America, The Hague, and Ante Gotovina
Robin Harris
THE CHARGES AGAINST GOTOVINA are baseless
GREAT POWERS LIKE
AMERICA CANNOT AFFORD to be too sentimental about foreign friends whose purpose
has been served. But sometimes it pays to keep faith with individuals who
collaborate successfully in one's policy goals. This is particularly so when
those
concerned know the inside story of U.S. covert activity and when their fate sets
a precedent that jeopardizes U.S. personnel. Such is the case of the former
Croatian General Ante Gotovina, arrested in Tenerife in December for alleged war
crimes and now in prison at The Hague.Gotovina's arrest was widely welcomed.
Even the Croatian government was delighted, since the failure to apprehend him
had served as a reason, or excuse, to delay Croatian membership of the European
Union. He had been on the run since 2001, when he was first indicted by the
International Criminal Tribunal for the Former Yugoslavia (ICTY). Aptly for a
man whose name translates as "Tony Cash," Ante Gotovina had a high price on his
head -- $5 million from the U.S. State Department alone.Gotovina was made for
the role of international ogre. At different times a French legionary, soldier
of fortune in South America, "muscle" in the political underworld of Paris, he
was the kind
of shady swashbuckler that the world of NGOs, diplomats, and international
lawyers loves to hate. Gotovina was also no fool. He had a shrewd idea that he
would never gain a fair trial. So he disappeared. Or more
precisely he "appeared" wherever it was convenient to locate him. The ICTY chief
prosecutor,
Carla Del Ponte, claimed that she "knew" he was in Croatia. In September 2005,
she also knew that the Vatican "knew" exactly which Croatian monastery he was
in. This turned out to be completely wrong. When he was arrested three months
later, Gotovina's passports revealed that he had been in Tahiti, Argentina,
Chile, China, Russia, the Czech Republic, Mauritania, and Mauritius, but not
Croatia. By now,
though, Gotovina was notorious. His name was uttered in the same breath as those
of Radovan Karadzic and Ratko Mladic. But unlike the butchers of Sarajevo and
Srebrenica, Gotovina is not accused of ordering anyone's murder, let alone
genocide. The military operation, "Storm," conducted by Croatia in early August
1995 to recover territory, the so-called Serb Republic of Krajina (SRK),
occupied by rebel
Serbs supported by Belgrade, was an act not of aggression but of self-defense.
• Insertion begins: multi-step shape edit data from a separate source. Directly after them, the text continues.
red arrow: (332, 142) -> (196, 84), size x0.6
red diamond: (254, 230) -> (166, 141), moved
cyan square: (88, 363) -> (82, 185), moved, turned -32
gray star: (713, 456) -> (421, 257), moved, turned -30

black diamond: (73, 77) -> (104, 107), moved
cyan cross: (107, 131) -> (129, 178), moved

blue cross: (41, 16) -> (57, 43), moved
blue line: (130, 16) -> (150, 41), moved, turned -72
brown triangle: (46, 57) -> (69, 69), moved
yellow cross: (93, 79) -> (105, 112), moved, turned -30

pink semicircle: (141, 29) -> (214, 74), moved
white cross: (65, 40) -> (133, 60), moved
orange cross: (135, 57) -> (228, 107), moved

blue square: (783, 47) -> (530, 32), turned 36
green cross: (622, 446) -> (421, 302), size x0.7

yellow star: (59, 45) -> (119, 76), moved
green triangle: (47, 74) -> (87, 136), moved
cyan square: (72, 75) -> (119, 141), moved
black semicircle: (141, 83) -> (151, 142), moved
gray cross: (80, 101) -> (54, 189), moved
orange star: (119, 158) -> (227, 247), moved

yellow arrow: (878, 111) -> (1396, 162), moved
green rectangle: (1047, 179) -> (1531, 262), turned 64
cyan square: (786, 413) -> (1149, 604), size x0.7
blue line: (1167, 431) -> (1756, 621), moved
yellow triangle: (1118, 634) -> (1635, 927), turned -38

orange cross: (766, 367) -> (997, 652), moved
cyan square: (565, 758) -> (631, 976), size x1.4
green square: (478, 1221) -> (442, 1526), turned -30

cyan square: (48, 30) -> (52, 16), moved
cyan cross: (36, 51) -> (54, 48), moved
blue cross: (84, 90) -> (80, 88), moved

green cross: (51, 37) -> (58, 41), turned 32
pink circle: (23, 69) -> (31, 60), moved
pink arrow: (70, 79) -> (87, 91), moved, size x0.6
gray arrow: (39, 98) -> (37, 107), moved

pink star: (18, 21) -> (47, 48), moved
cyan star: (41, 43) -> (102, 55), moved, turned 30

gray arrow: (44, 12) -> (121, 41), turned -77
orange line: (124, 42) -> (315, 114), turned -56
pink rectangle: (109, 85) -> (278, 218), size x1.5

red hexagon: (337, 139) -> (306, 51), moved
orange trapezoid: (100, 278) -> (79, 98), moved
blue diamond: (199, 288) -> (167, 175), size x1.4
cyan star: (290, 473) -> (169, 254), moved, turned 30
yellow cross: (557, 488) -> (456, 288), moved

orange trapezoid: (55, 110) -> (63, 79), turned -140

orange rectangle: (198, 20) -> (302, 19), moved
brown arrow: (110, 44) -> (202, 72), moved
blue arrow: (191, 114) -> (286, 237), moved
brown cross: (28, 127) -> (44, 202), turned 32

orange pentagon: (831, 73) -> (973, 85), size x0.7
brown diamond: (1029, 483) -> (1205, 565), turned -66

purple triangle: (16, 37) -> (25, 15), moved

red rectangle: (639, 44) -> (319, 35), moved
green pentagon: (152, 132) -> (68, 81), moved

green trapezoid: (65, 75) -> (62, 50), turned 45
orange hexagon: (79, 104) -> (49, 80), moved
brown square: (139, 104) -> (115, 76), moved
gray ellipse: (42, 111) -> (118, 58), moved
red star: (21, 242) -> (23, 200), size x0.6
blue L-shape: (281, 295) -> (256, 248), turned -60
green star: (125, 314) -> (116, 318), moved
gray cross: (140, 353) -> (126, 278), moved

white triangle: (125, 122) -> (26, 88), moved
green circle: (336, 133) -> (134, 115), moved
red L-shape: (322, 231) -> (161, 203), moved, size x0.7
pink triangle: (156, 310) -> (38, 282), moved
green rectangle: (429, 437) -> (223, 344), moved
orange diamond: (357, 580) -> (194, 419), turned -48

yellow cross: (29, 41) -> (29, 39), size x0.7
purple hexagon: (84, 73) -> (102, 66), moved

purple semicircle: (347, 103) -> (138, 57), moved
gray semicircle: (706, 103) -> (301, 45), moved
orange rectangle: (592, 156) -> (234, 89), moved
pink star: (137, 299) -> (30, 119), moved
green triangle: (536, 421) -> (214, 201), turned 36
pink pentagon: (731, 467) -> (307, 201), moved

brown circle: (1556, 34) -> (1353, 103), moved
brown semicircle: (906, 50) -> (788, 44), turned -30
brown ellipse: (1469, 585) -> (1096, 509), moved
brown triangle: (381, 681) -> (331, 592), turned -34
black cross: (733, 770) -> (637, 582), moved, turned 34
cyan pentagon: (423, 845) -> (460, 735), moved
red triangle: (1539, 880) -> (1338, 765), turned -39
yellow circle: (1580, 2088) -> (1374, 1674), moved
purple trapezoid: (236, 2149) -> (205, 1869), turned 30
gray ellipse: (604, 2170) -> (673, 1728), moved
The indictment mentions 150 Serb civilians as having died. These deaths were
caused by Croat civilians bent on revenge, while Croatian police did nothing to
help. That was, indeed, shameful. But it happened after the conclusion of the
military campaign, not during it. Responsibility for maintaining order had been
formally transferred by the Croatian government from the military to the civil
authorities. Gotovina himself was no longer even in the area. He had joined
Muslim and Croat forces in the continuing campaign within Bosnia. Despite these
facts, which are not contested, Gotovina is now accused by the court of a series
of crimes which could result in his lengthy incarceration. The explanation lies
in the opening section of the indictment. This describes Operation "Storm" as
part of a "joint criminal enterprise, the common purpose of which was the
forcible and permanent removal of the Serb population from the Krajina region."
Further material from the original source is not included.